New state of the art equipment gives Ogden College students and faculty greater opportunities

A 400 megahertz nuclear magnetic resonance spectrometer is used to see what is inside a sample. It shows how nuclei respond to a really strong magnetic force. Photo courtesy of JEOL Ltd.

Lily Burris

Students in the Ogden College of Science and Engineering will have the opportunity to be involved in more advanced research this year thanks to separate grant funding that three professors have recently received.

A more advanced microscope, called a laser scanning confocal microscope, will be purchased by the biology department. This microscope will allow three-dimensional images similar to a CT scan to be studied instead of the traditional two-dimensional image of a normal microscope.

Ajay Srivastava, a biology professor, was the lead on this grant for over $377,00 from the National Science Foundation. Srivastava has applied for this grant before, and it will start in October. The microscope is expected to be installed and ready for use by the end of the fall semester.

“It allows you to look at the organization of a tissue, of a cell at a much higher resolution,” Srivastava said.

There are about a dozen Ogden faculty members who, along with their research groups, will interact with this microscope. Srivastava said many different types of students will be allowed to interact with the microscope such as graduate students and students who will be doing related research for their honors thesis.

“These microscopes usually go to the big research universities,” Srivastava said. “For WKU, this is really, really big in terms of allowing students to be exposed to the state of the art technique.”

He stated the microscope is a great opportunity for students. It will allow a wider variety of more elevated research than a conventional microscope, and it will make students more competitive when applying to graduate and medical schools.

Srivastava’s research using the microscope will study how development occurs normally and how diseases such as cancer spread. Some of this research is done on fruit flies, and their wings are used as example organs.

Also in the Ogden College, the chemistry department is gaining a new spectrometer for the upcoming academic year. It is a 400 megahertz nuclear magnetic resonance spectrometer, and it will allow research students and faculty members to monitor samples and reactions to see the substances within them through images similar to those of an MRI.

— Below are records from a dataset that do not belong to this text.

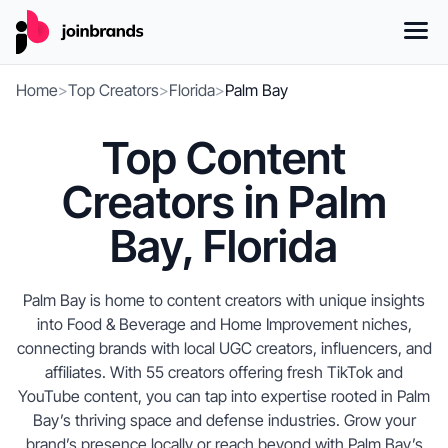
Home
>
Top Creators
>
Florida
>
Palm Bay
Top Content
Creators in Palm
Bay, Florida
Palm Bay is home to content creators with unique insights
into Food & Beverage and Home Improvement niches,
connecting brands with local UGC creators, influencers, and
affiliates. With 55 creators offering fresh TikTok and
YouTube content, you can tap into expertise rooted in Palm
Bay’s thriving space and defense industries. Grow your
brand’s presence locally or reach beyond with Palm Bay’s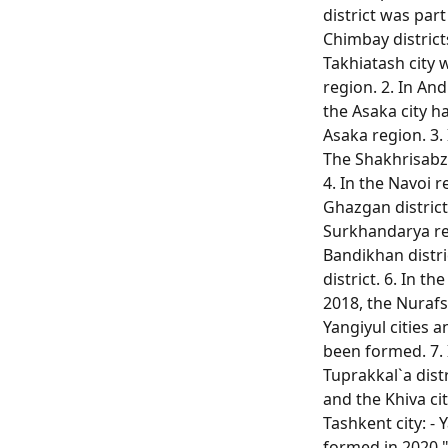
district was part
Chimbay districts
Takhiatash city w
region. 2. In And
the Asaka city h
Asaka region. 3.
The Shakhrisabz 
4. In the Navoi r
Ghazgan district
Surkhandarya reg
Bandikhan distri
district. 6. In t
2018, the Nuraf
Yangiyul cities 
been formed. 7. 
Tuprakkal`a dist
and the Khiva city
Tashkent city: - 
formed in 2020.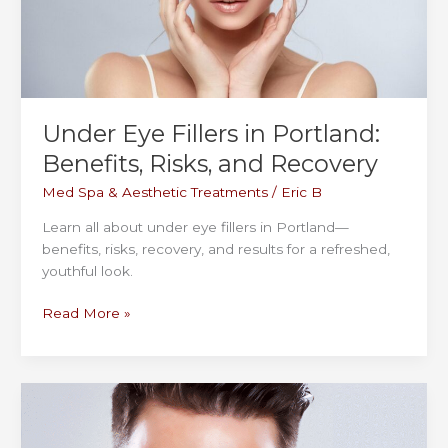
to
Expect
at
Cosmetiq
Medicine
Under Eye Fillers in Portland:
Benefits, Risks, and Recovery
Med Spa & Aesthetic Treatments
/
Eric B
Learn all about under eye fillers in Portland—
benefits, risks, recovery, and results for a refreshed,
youthful look.
Under
Read More »
Eye
Fillers
in
Portland:
Benefits,
Risks,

Kevin Williams, a chemistry professor, lead this almost $305,000 grant from the National Science Foundation which starts in August. The department’s current spectrometer has been here for about 15 years. The new spectrometer is expected to arrive sometime between December and February.

“We’ve got an instrument that’s going to serve for the next hopefully 8 to 10 years,” Willliams said.

The new spectrometer will primarily be used by five different faculty members in the chemistry department and their research students. Some of the more advanced classes may interact with the new spectrometer depending on what the class covers. Students of professors who collaborate on projects with this equipment will directly benefit from the research being done.

“This is probably the most utilized instrument in the department,” Williams said.

Williams’ research with the new spectrometer is based in platinum anticancer drugs and how different versions of the platinum compound react to nucleotides and amino acids.

“You’re really looking at how nuclei respond to a strong magnetic field,” Williams said.

The physics and astronomy department has received two picosecond lasers that move at the speed of atoms. The department already has a nanosecond laser, but this newer, faster laser will provide more detailed images and information.

Ali Er, a physics and astronomy professor, received almost $35,000 from a Kentucky Biomedical Research Infrastructure Network grant to purchase these lasers, which he said are rare in Kentucky.

“If you want to see how does the atoms move, then you have to be faster than them,” Er said. “Those picoseconds give use the advantage to capture the dynamics of the molecules at that range.”

Although the new lasers arrived three weeks ago, they haven’t been set up yet. The lab isn’t ready for them, and the laser is very sensitive to things like air quality and humidity, Er said.

The new lasers are mainly research instruments, and graduate and undergraduate students will get to interact with it in the lab. The laser is very sensitive to things like air quality and humidity, so it hasn’t been set up. There are currently three major projects associated with this laser.

One of the projects that these lasers will be used on is photodynamic therapy, where light sources are used to remove or kill bacteria and viruses in human blood. Another project will use the lasers to remodel materials in an ultrahigh vacuum chamber.

Students will have the opportunity to be trained in these lasers as undergraduates if they participate in labs which Er said is a huge benefit.

“We are quite fortunate to have this laser here,” Er said.